Hari Ibu ini menjadi istimewa, karena kehadiran putera kami tercinta, namanya Virgiandra Arief Muhammad Sarbana.

Masuk Rumah Sakit Bersalin Melania di Bondongan, Bogor jam 20.00, isteri saya langsung diperiksa. Kata susternya, belum apa-apa, belum ada tanda-tanda kelahiran.  Saya malah yang grogi dan deg-degan.

Kami kemudian memesan ruangan di Kelas I, Ruang Melati I. Ruangannya adem, enak dan nyaman. Malam ini, kami di kamar bertiga saja; saya, isteri dan mertua. Semalaman kami isi dengan pengajian saja. Supaya bisa menenangkan semua orang. Karena urusan kelahiran, yang ngga tenang bukan hanya yang akan melahirkan, tapi semua orang bisa ngga tenang. Maka, membaca Al Qur’an adalah salah satu cara untuk menenangkan diri sekaligus memohon pertolongan-Nya.

Berkali-kali mertua saya meyakinkan saya dan dirinya sendiri, bahwa masalah kelahiran adalah urusan kekuasaan Allah; dari sisi waktu, keselamatan, kelancaran, semuanya adalah hak prerogatif Allah. Makanya, lebih mendekat kepada Allah adalah cara utama untuk memperoleh keselamatan.

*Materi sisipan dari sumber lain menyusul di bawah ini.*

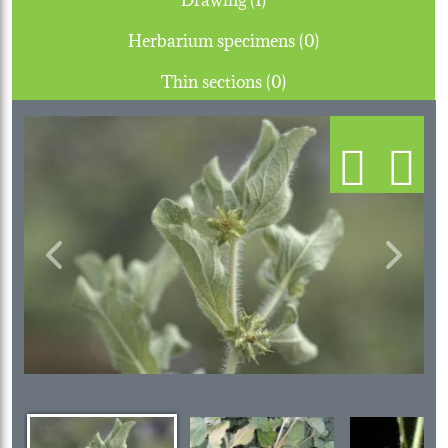
Herbarium specimens (0)
Thin sections (0)
Previous
Next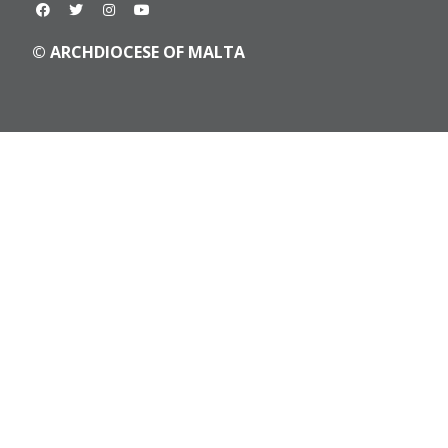
© ARCHDIOCESE OF MALTA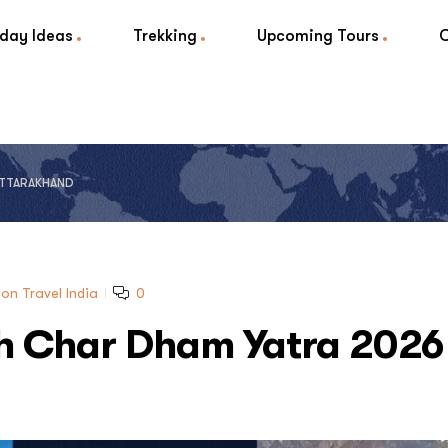
iday Ideas
Trekking
Upcoming Tours
 UTTARAKHAND
on Travel India
0
ith Char Dham Yatra 2026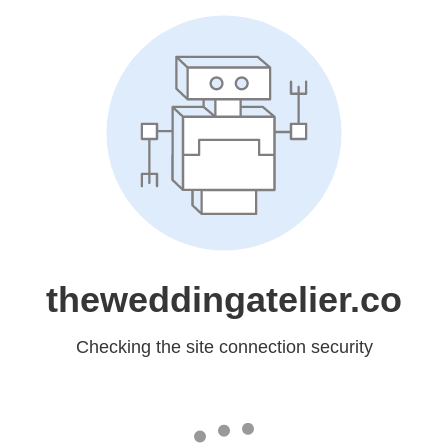
theweddingatelier.co
Checking the site connection security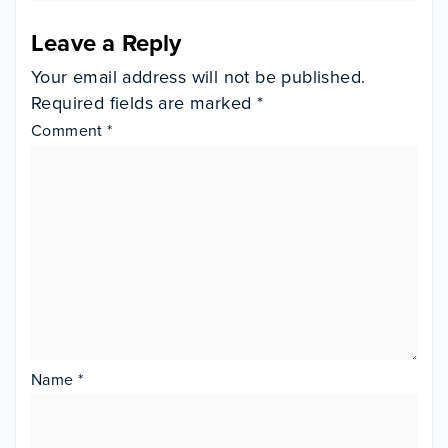
Leave a Reply
Your email address will not be published.
Required fields are marked
*
Comment
*
Name
*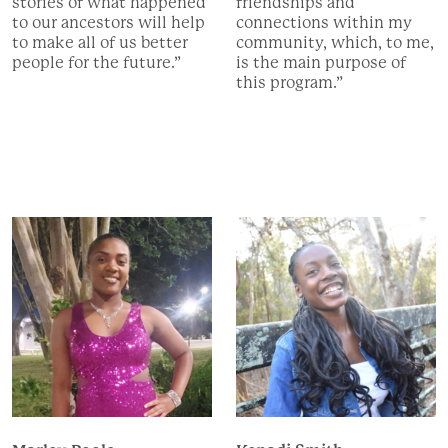
stories of what happened
friendships and
to our ancestors will help
connections within my
to make all of us better
community, which, to me,
people for the future.”
is the main purpose of
this program.”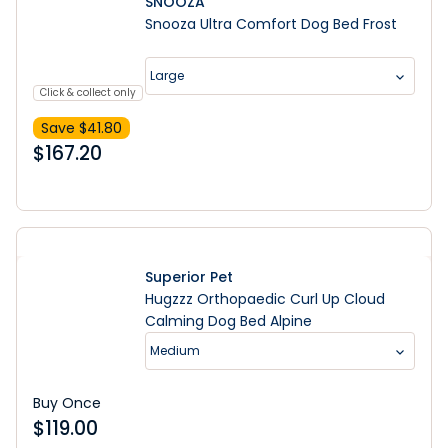
SNOOZA
Snooza Ultra Comfort Dog Bed Frost
Large
Click & collect only
Save $
41.80
$
167.20
Superior Pet
Hugzzz Orthopaedic Curl Up Cloud
Calming Dog Bed Alpine
Medium
Buy Once
$
119.00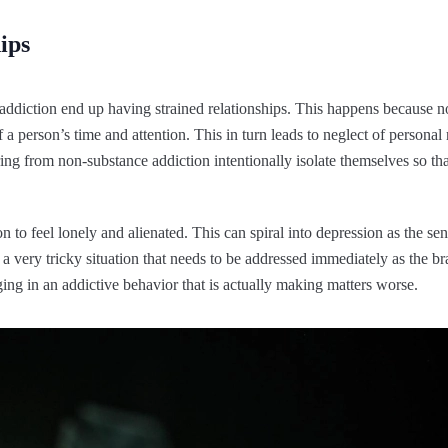
ips
addiction end up having strained relationships. This happens because n
 person’s time and attention. This in turn leads to neglect of personal
ing from non-substance addiction intentionally isolate themselves so th
on to feel lonely and alienated. This can spiral into depression as the s
 very tricky situation that needs to be addressed immediately as the brai
ging in an addictive behavior that is actually making matters worse.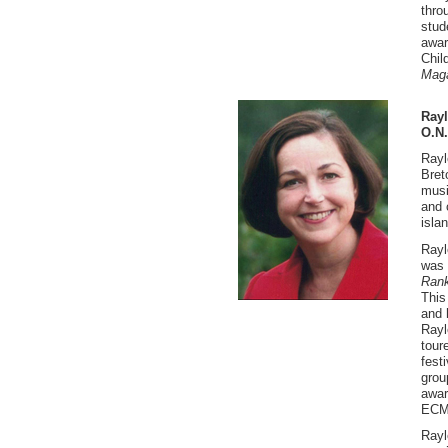
thro
stud
awar
Chil
Mag
Rayl
O.N
Rayl
Bret
musi
and 
isla
Rayl
was 
Rank
This
and 
Rayl
tour
fest
grou
awar
ECMA
Rayl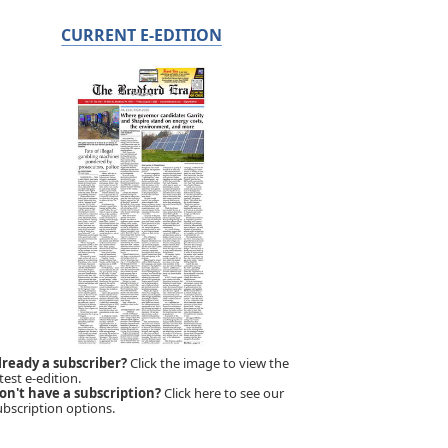
CURRENT E-EDITION
lready a subscriber?
Click the image to view the
test e-edition.
on't have a subscription?
Click here to see our
ubscription options.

Soalnya, para suster malah memberi alternatif untuk pulang dulu, baru besok hari kembali lagi. Sementara isteri saya, tetep merasa bahwa kelahirannya semakin dekat.

Saya sendiri sebenarnya rada bingung, karena besok pagi harus mengisi training motivasi pengajar di SD Al Ashr, Citeuruep. Tadinya mau membatalkan, tapi, la haula wa la quwwata, semuanya saya kerjakan saja, karena pantang juga menolak rezeki, apalagi, urusan training bukan hanya urusan pekerjaan, tapi sudah jadi investasi akherat saya, karena ada transfer ilmu disitu yang akan menghasilkan pasive income di akherat.

Al hasil, sambil menjaga isteri yang ngga bisa tidur, saya buka laptop untuk mempersiapkan bahan presentasi besok.

Pagi-pagi banget, saya ngajak isteri untuk jalan pagi di sekitar rumah sakit. Isteri saya memang sudah faham betul tentang proses melahirkan, karena ini kelahiran keduanya. Saya hanya menemani saja. Isteri saya yang perutnya bukan lagi membuncit, tapi sudah meruncing, hilir mudik, jalan pagi. Dari jauh saya melihatnya, sedih, haru, kagum, bahagia. Campur aduk.

Setelah menemani isteri jalan pagi, saya mengurusi administrasi keuangan. Karena memang harus membayar DP 50% dari total biaya kelahiran. Saya memilih kelahiran oleh bidan, walaupun sudah memeriksakan ke dokter, supaya kalau ada apa-apa masih bisa teratasi.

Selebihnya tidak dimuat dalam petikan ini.